=== Dataset excerpts ===
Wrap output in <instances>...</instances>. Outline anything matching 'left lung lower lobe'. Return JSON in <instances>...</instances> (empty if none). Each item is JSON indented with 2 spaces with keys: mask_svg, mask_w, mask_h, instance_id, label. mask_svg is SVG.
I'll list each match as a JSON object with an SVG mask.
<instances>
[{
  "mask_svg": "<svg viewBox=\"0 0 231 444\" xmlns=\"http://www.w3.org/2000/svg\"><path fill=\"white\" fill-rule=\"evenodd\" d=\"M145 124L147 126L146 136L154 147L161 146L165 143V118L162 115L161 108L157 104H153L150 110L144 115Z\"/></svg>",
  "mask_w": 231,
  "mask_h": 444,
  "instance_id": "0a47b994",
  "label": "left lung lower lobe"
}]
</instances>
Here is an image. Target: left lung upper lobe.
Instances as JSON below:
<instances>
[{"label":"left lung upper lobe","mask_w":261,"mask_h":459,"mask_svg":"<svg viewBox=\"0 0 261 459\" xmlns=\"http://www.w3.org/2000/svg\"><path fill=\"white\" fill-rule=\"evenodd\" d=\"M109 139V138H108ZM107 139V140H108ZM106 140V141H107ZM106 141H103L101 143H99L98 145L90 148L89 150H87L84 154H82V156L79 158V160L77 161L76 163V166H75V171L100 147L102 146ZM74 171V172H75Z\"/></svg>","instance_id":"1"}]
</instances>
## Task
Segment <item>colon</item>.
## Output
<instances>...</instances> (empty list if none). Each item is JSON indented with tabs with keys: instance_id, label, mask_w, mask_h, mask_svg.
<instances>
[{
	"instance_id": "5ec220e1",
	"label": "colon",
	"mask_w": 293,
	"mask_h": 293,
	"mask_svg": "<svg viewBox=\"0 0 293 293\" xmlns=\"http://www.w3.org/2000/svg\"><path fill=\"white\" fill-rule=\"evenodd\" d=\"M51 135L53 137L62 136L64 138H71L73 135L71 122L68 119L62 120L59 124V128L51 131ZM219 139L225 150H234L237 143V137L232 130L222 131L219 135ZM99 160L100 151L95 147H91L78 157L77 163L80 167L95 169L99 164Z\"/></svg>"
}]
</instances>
===
- [Exercise objective]: Retype exactly the lines from the one containing "Segment <item>colon</item>." through the last line of the records above, including both.

- [Answer section]:
Segment <item>colon</item>.
## Output
<instances>...</instances> (empty list if none). Each item is JSON indented with tabs with keys: instance_id, label, mask_w, mask_h, mask_svg.
<instances>
[{
	"instance_id": "5ec220e1",
	"label": "colon",
	"mask_w": 293,
	"mask_h": 293,
	"mask_svg": "<svg viewBox=\"0 0 293 293\" xmlns=\"http://www.w3.org/2000/svg\"><path fill=\"white\" fill-rule=\"evenodd\" d=\"M51 135L53 137L62 136L64 138H71L73 135L71 122L68 119L62 120L59 124V128L51 131ZM219 139L225 150H234L237 143V137L232 130L222 131L219 135ZM99 160L100 151L95 147H91L78 157L77 163L80 167L95 169L99 164Z\"/></svg>"
}]
</instances>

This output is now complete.